В связи с театральным и демонстративным уничтожением Захаровым партбилета мне вспоминается одна история.
В 70-х годах прошлого века я и весьма известный кабардинский поэт Алим Кешоков были в писательской командировке на Ближнем Востоке, где однажды вечером в гостинице у нас с ним зашёл разговор о сталинском переселении малых народов, в том числе и калмыков, за сотрудничество с немцами на восток страны. А Кешоков в то горячее время (лето 1942-го) служил в кавалерийском полку, который преследовал и дезертиров из калмыцких воинских соединений, разбежавшихся по степи и ждавших прихода гитлеровцев. “Сейчас мы все друзья, — сказал мне Кешоков. — Расул Гамзатов, Кайсын Кулиев, Давид Кугультинов и я... А летом сорок второго Давид служил в 110-й калмыцкой дивизии, которая разбежалась при приближении немцев к Сальску. Хорошо, что не встретился мне в те дни Давид, — сказал Кешоков. — Я бы мог его просто из автомата перечеркнуть... А Семён Липкин, — продолжал Кешоков, — стал перед войной народным поэтом Калмыкии за перевод на русский язык народного эпоса “Джангар”, и наступавшие немцы разбрасывали с самолёта листовки с призывами: “Калмыки! Сдавайтесь! Ваш народный поэт Липкин уже у нас в плену”. Они думали, что Липкин — это калмыцкий поэт...”

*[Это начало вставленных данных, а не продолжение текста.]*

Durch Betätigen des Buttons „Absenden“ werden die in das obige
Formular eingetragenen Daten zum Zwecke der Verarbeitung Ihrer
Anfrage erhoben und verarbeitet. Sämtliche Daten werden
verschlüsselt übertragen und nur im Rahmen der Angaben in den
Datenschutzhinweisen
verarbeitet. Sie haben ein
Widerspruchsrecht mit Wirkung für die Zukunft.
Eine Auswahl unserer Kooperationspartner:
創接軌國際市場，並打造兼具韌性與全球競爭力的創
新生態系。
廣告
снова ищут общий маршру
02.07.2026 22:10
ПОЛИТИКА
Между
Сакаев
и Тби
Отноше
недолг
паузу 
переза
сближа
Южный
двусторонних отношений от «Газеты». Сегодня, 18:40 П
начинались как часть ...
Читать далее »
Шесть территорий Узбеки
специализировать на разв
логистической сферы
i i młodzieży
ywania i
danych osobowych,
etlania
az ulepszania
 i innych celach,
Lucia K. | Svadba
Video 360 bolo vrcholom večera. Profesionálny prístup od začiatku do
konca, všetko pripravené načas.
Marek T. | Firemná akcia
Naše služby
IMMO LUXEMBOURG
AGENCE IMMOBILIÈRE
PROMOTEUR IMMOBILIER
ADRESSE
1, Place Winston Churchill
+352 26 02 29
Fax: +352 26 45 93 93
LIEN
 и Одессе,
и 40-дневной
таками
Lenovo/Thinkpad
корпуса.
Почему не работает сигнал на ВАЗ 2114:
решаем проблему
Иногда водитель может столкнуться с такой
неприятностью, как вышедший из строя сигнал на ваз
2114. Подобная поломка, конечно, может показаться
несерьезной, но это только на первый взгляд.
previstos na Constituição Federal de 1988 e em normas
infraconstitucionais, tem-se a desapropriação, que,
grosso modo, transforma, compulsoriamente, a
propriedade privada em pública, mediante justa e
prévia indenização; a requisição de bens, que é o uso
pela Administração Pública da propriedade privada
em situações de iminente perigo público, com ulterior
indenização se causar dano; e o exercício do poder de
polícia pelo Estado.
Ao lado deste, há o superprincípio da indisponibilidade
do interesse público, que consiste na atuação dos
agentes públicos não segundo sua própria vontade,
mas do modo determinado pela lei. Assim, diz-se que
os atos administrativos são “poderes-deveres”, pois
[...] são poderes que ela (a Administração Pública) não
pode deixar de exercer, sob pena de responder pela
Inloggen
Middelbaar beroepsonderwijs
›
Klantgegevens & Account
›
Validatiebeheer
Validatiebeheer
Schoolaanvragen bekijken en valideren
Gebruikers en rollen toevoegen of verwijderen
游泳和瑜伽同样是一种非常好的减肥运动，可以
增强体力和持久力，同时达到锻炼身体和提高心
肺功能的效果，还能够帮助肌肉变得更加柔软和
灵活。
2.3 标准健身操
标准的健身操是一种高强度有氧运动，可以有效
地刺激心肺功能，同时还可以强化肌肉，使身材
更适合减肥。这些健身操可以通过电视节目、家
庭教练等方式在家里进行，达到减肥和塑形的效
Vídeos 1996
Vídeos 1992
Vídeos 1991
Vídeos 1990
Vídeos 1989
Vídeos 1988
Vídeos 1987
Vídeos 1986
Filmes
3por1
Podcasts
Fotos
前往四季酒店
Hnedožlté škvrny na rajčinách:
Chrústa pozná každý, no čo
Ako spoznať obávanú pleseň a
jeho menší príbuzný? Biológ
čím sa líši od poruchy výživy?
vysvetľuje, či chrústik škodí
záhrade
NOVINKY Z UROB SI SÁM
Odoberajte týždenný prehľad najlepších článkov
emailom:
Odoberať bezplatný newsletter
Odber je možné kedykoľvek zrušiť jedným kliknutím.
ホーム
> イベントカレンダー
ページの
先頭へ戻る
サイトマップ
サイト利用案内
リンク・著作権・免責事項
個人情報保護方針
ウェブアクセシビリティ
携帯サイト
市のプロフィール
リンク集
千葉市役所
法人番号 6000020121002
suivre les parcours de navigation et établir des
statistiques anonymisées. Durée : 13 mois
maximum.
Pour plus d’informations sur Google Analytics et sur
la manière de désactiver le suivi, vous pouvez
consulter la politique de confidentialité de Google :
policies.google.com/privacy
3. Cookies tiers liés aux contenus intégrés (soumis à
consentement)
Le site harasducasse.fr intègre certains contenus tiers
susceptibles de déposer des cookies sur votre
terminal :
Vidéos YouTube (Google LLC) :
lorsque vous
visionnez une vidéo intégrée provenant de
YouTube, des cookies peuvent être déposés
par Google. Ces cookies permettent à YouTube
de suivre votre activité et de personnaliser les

Я вспомнил разговор с Кешоковым, когда прочитал стихотворение Липкина с яркой строчкой о предателях тех дней, когда “фарисеи и книжники // билеты партийные жгли”. Именно эту строку Липкина я взял эпиграфом к своей эпиграмме, где речь шла о предательстве Марка Захарова:

Когда вальяжный Марк Захаров,
творец сценических пожаров,
прилюдно партбилет поджёг,
то огорчённый Сёма Липкин,
поскольку был седым и хлипким,
от горя впал в глубокий шок.
Сердечко старого еврея
от наглой шутки фарисея
забилось разом невпопад,
он застонал, ломая руки:
— За что ты мне добавил муки,
Маркуша, книжник, ренегат!
Какой разлад, какое горе!
Но мне плевать, кто прав в том споре —
поэт Семён? Партиец Марк?
Меня в том споре не убудет,
пускай двух книжников рассудит
их мудрый соплеменник Маркс.

Я не случайно написал, что распря между Марком и Семёном была распрей между двумя “книжниками”: Липкин, заклеймивший в стихах 1942 года предателей Родины — СССР, сжигавших перед приходом фашистов в Калмыкию свои партбилеты, в 60-90-е годы прошлого века переродился в убеждённого “шестидесятника”, стал одним из авторов антисоветского “Метрополя” и в 1990-м, когда Марк Захаров сжигал свой партбилет, также уподобился “фарисеям”. Вот как разошлись перед распадом СССР судьбы сыновей четырёх малых народов — калмыцкого (“друг степей калмык” Кугультинов), кабардинского (советский кавалерист Кешоков), еврейского (фарисей Липкин) и крымско-татарского (Захаров, признавшийся в Википедии в родстве с этим племенем). Одним словом, получился из этого квартета своеобразный интернационал. А кому руководить “интернационалом”? Конечно, Карлу Марксу.